🚗 Driving Force

Over the course of the last few years, live streaming has taken its place as a leading medium for community storytelling. From pro gamers showing off plays to businesses unveiling exciting new products, there's something unique about sharing a part of yourself to millions of other people and giving them an opportunity to share back. Of course, anyone who's given a presentation of any sort before knows just how stressful it can be, especially when you don't know how people are going to react to what you have to say. What if we could use cutting edge technology to help everyone learn from both sides of the equation; the presenters giving it their all and the audience that is more than eager to share back?

🧠 At the Core

Sentinel analyzes a Twitch stream in real time, using a mix of audio sentiment analysis and natural language processing to compare the highs and lows of a streamer and their audience in order to help content creators better understand just how they can engage with their community.

🤖 Behind the Scenes

Sentinel uses co:here for natural language processing in real-time chat, augmented by a model fine-tuned on social media content inspired by the VADER sentiment analysis project. AssemblyAI is used to transcribe and analyze the video stream and provide an analysis of the presenter's emotions over time. Transcription data is stored in CockroachDB thanks to its incredibly easy timestamp manipulation. This is all handled via a backend server built solely with Node.js using TypeScript. The frontend is built with React, Vite, and TailwindCSS, all in TypeScript.

💪 Suffering for Success

One thing we struggled with was obtaining the stream as a video file for AssemblyAI to analyze. We found our salvation in the brilliant open-source Streamlink, but it didn't provide an API in JavaScript (or TypeScript), the language we were using for the entirety of this project. Much of our time was spent fiddling with a system that would forward the link to the stream to Streamlink through the command line.

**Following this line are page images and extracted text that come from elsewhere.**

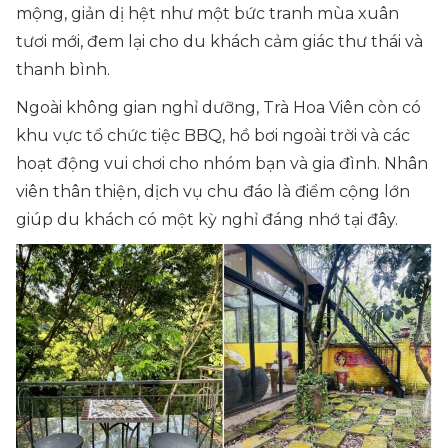
mộng, giản dị hệt như một bức tranh mùa xuân
tươi mới, đem lại cho du khách cảm giác thư thái và
thanh bình.
Ngoài không gian nghỉ dưỡng, Trà Hoa Viên còn có
khu vực tổ chức tiệc BBQ, hồ bơi ngoài trời và các
hoạt động vui chơi cho nhóm bạn và gia đình. Nhân
viên thân thiện, dịch vụ chu đáo là điểm cộng lớn
giúp du khách có một kỳ nghỉ đáng nhớ tại đây.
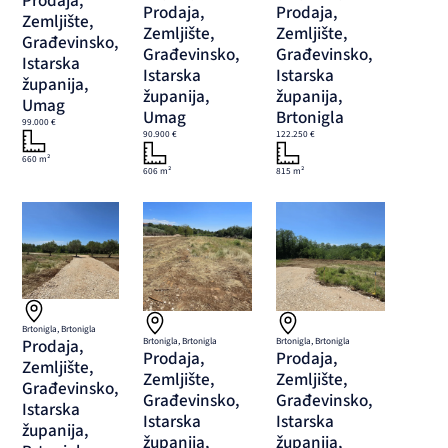
Prodaja,
Prodaja,
Prodaja,
Zemljište,
Zemljište,
Zemljište,
Građevinsko,
Građevinsko,
Građevinsko,
Istarska
Istarska
Istarska
županija,
županija,
županija,
Umag
Umag
Brtonigla
99.000 €
90.900 €
122.250 €
660 m²
606 m²
815 m²
Brtonigla, Brtonigla
Prodaja,
Brtonigla, Brtonigla
Brtonigla, Brtonigla
Prodaja,
Prodaja,
Zemljište,
Zemljište,
Zemljište,
Građevinsko,
Građevinsko,
Građevinsko,
Istarska
Istarska
Istarska
županija,
županija,
županija,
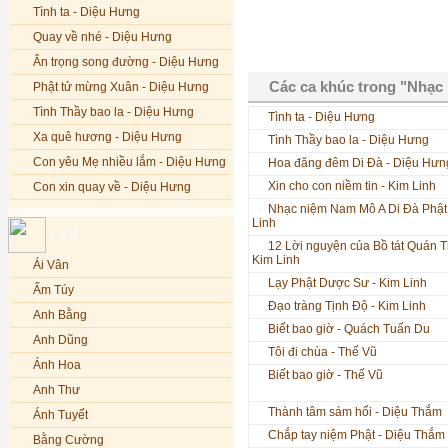
Tình ta - Diệu Hưng
Quay về nhé - Diệu Hưng
Ân trọng song đường - Diệu Hưng
Các ca khúc trong "Nhạc 
Phật tử mừng Xuân - Diệu Hưng
Tình Thầy bao la - Diệu Hưng
Tình ta - Diệu Hưng
Xa quê hương - Diệu Hưng
Tình Thầy bao la - Diệu Hưng
Con yêu Mẹ nhiều lắm - Diệu Hưng
Hoa đăng đêm Di Đà - Diệu Hưn
Xin cho con niềm tin - Kim Linh
Con xin quay về - Diệu Hưng
Nhạc niệm Nam Mô A Di Đà Phật 
Hoa đăng đêm Di Đà - Diệu Hưng
Linh
Ca sĩ
Nếu xa Phật - Diệu Hưng
12 Lời nguyện của Bồ tát Quán 
Kim Linh
Ái Vân
Tình Lam - Kim Khánh & Hoàng
Lạy Phật Dược Sư - Kim Linh
Vĩnh
Ẩm Túy
Đạo tràng Tịnh Độ - Kim Linh
Xin cho con niềm tin - Kim Linh
Anh Bằng
Biết bao giờ - Quách Tuấn Du
Quán Âm Mẹ hiền - Kim Linh
Anh Dũng
Tôi đi chùa - Thế Vũ
Nhạc niệm Nam Mô A Di Đà Phật -
Ánh Hoa
Biết bao giờ - Thế Vũ
Kim Linh
Anh Thư
Mẹ Từ Bi - Kim Linh
Thành tâm sám hối - Diệu Thắm
Ánh Tuyết
12 Lời nguyện của Bồ tát Quán Thế
Chắp tay niệm Phật - Diệu Thắm
Âm - Kim Linh
Bằng Cường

Another struggle was using the Twitch API, a decision we continue to regret. After we picked one of their 6 APIs that appeared to best fit our use case, we were seemingly in a constant fight with the API over everything from authentication to making sure our custom Twitch bot knew when a stream ended so that it could stop recording messages. With blood, sweat, tears, and a few too many angry keyboard slams, we managed to work with it to build something awesome.

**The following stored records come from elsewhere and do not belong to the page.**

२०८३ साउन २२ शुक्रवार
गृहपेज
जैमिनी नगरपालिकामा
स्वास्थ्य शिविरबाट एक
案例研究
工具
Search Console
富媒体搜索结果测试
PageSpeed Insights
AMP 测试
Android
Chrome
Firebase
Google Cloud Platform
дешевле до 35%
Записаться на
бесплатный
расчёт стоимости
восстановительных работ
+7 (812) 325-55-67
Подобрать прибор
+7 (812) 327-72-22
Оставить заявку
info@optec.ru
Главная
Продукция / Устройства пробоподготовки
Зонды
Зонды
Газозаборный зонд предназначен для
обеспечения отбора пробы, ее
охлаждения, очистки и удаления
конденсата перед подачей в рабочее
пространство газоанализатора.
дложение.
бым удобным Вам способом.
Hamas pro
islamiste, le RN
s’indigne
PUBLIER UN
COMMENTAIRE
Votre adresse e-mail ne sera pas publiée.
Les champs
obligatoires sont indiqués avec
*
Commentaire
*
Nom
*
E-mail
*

🏆 Our Proudest Achievements

We're really proud of the sheer breadth of content we learned about in order to build this project. Neither of us had any experience with machine learning or AI of any sort, and within 36 hours we found ourselves masters of poring over research papers & datasets to build the best classifier we possibly could for Twitch's unique Internet dialect.

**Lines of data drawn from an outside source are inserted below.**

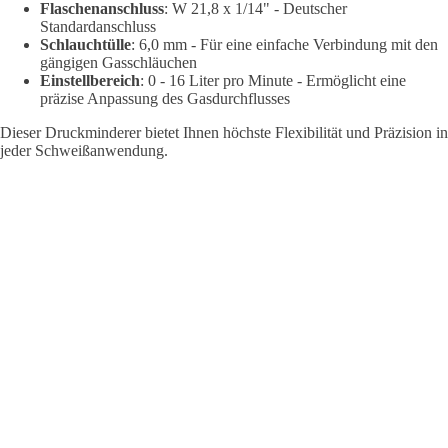
Flaschenanschluss
: W 21,8 x 1/14" - Deutscher
Standardanschluss
Schlauchtülle
: 6,0 mm - Für eine einfache Verbindung mit den
gängigen Gasschläuchen
Einstellbereich
: 0 - 16 Liter pro Minute - Ermöglicht eine
präzise Anpassung des Gasdurchflusses
Dieser Druckminderer bietet Ihnen höchste Flexibilität und Präzision in
jeder Schweißanwendung.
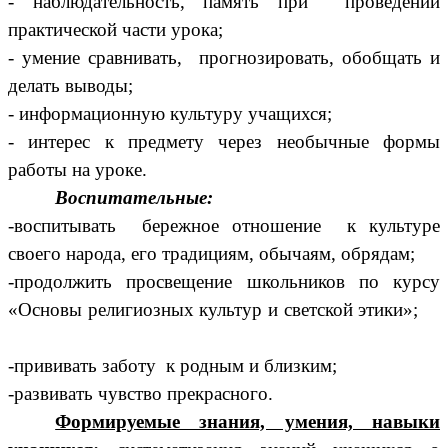
- наблюдательность, память при проведении
практической части урока;
- умение сравнивать, прогнозировать, обобщать и
делать выводы;
- информационную культуру учащихся;
- интерес к предмету через необычные формы
работы на уроке.
Воспитательные:
-воспитывать бережное отношение к культуре
своего народа, его традициям, обычаям, обрядам;
-продолжить просвещение школьников по курсу
«Основы религиозных культур и светской этики»;
-прививать заботу к родным и близким;
-развивать чувство прекрасного.
Формируемые знания, умения, навыки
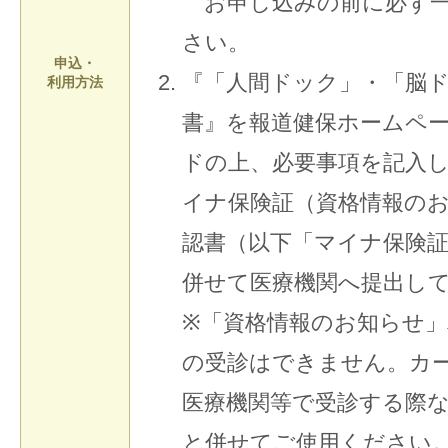
お申し込みの前に必ず一
さい。
申込・
『「人間ドック」・「脳
利用方法
書』を報道健保ホームペ
ドの上、必要事項を記入
イナ保険証（資格情報の
認書（以下「マイナ保険
併せて医療機関へ提出し
※「資格情報のお知らせ」
の受診はできません。カ
医療機関等で受診する際
と併せてご使用ください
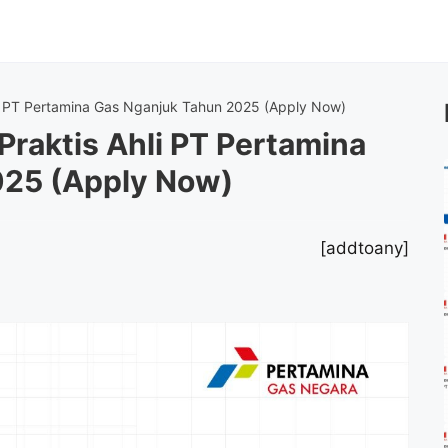
i PT Pertamina Gas Nganjuk Tahun 2025 (Apply Now)
raktis Ahli PT Pertamina
025 (Apply Now)
[addtoany]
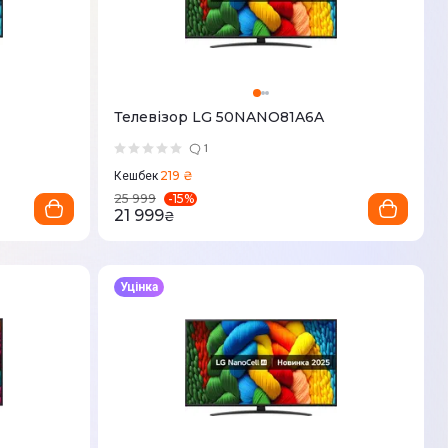
Телевізор LG 50NANO81A6A
1
219 ₴
Кешбек
-
15
%
25 999
21 999
₴
Уцінка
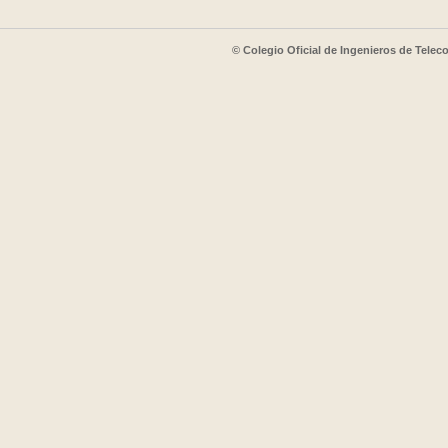
© Colegio Oficial de Ingenieros de Tele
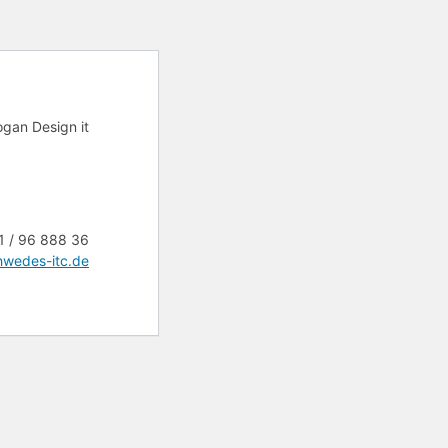
1 / 96 888 36
wedes-itc.de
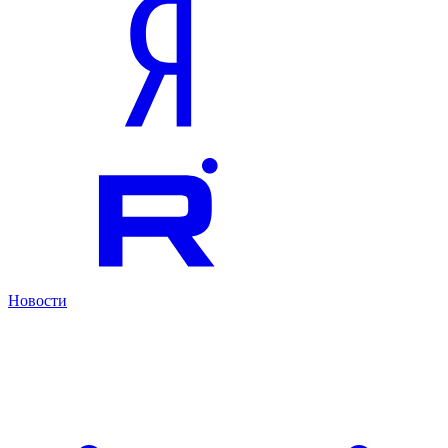
Новости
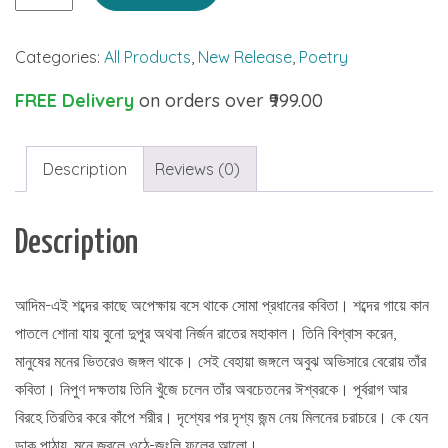
Phuler
Alo
Categories:
All Products
,
New Release
,
Poetry
quantity
FREE Delivery
on orders over ₹999.00
Description
Reviews (0)
Description
আদিম-এই শব্দের কাছে অপেক্ষায় বসে থাকে সোমা প্রধানের কবিতা। শব্দের গায়ে কান
পাতলে শোনা যায় বুনো দুপুর অথবা নির্জন রাতের মহাকাল। তিনি বিশ্বাস করেন,
মানুষের মনের ভিতরেও জঙ্গল থাকে। সেই বেহায়া জঙ্গলে অবুঝ অভিসারে বেরোয় তাঁর
কবিতা। নিপুণ দক্ষতায় তিনি খুঁজে চলেন তাঁর অবচেতনের ঈশ্বরকে। পূর্বরাগ আর
বিরহে তিরতির করে কাঁপে শরীর। দৃশ্যের পর দৃশ্য জন্ম নেয় মিলনের চরাচরে। কে যেন
ডাক পাঠায়, মনে জ্বলে ওঠে-জংলি ফুলের আলো।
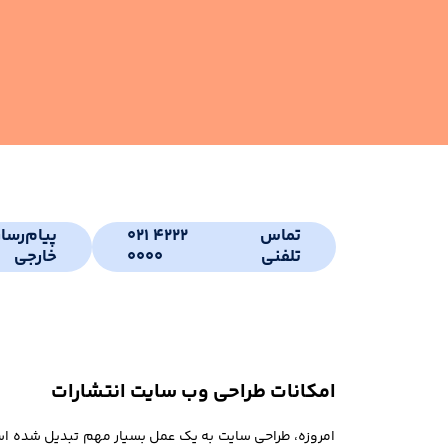
تماس
021 4222
پیام‌رسا
تلفنی
0000
خارجی
امکانات طراحی وب سایت انتشارات
امروزه، طراحی سایت به یک عمل بسیار مهم تبدیل شده است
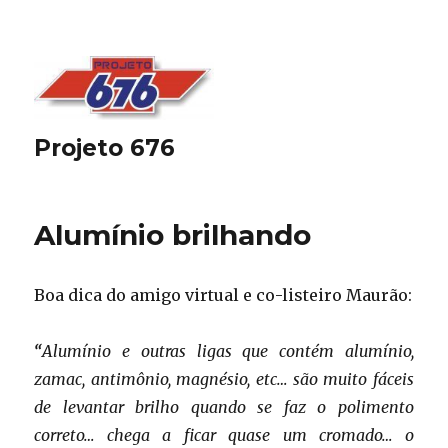
Projeto 676
Alumínio brilhando
Boa dica do amigo virtual e co-listeiro Maurão:
“
Alumínio e outras ligas que contém alumínio,
zamac, antimônio, magnésio, etc… são muito fáceis
de levantar brilho quando se faz o polimento
correto… chega a ficar quase um cromado… o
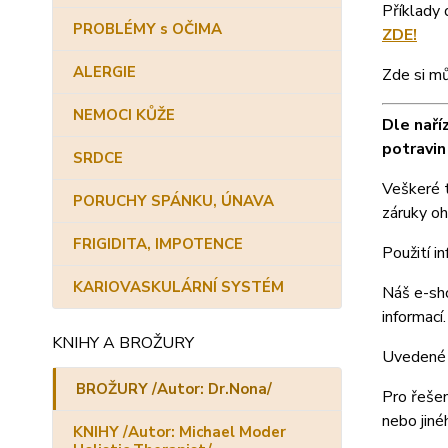
Příklady 
PROBLÉMY s OČIMA
ZDE!
ALERGIE
Zde si m
NEMOCI KŮŽE
Dle naří
potravin
SRDCE
Veškeré t
PORUCHY SPÁNKU, ÚNAVA
záruky oh
FRIGIDITA, IMPOTENCE
Použití i
KARIOVASKULÁRNÍ SYSTÉM
Náš e-sho
informací.
KNIHY A BROŽURY
Uvedené 
BROŽURY /Autor: Dr.Nona/
Pro řešen
nebo jiné
KNIHY /Autor: Michael Moder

Considering this, time constraints, our small team size of 2, and planning a bit larger than we could fit on our plates, we're immensely gratified at having completed this to the scale we did at all. Not only that, we managed to do so all while taking advantage of the great activities, workshops, and events at Hack the North, energized by all the incredible, passionate, talented people we got to know here.

🚀 What's the Future

While this may have been our first "toe in the water" at playing with machine learning, we know for sure it won't be our last. And while we don't quite know for sure what the future holds for Sentinel, we're so excited at all the possibilities working on it has revealed to us!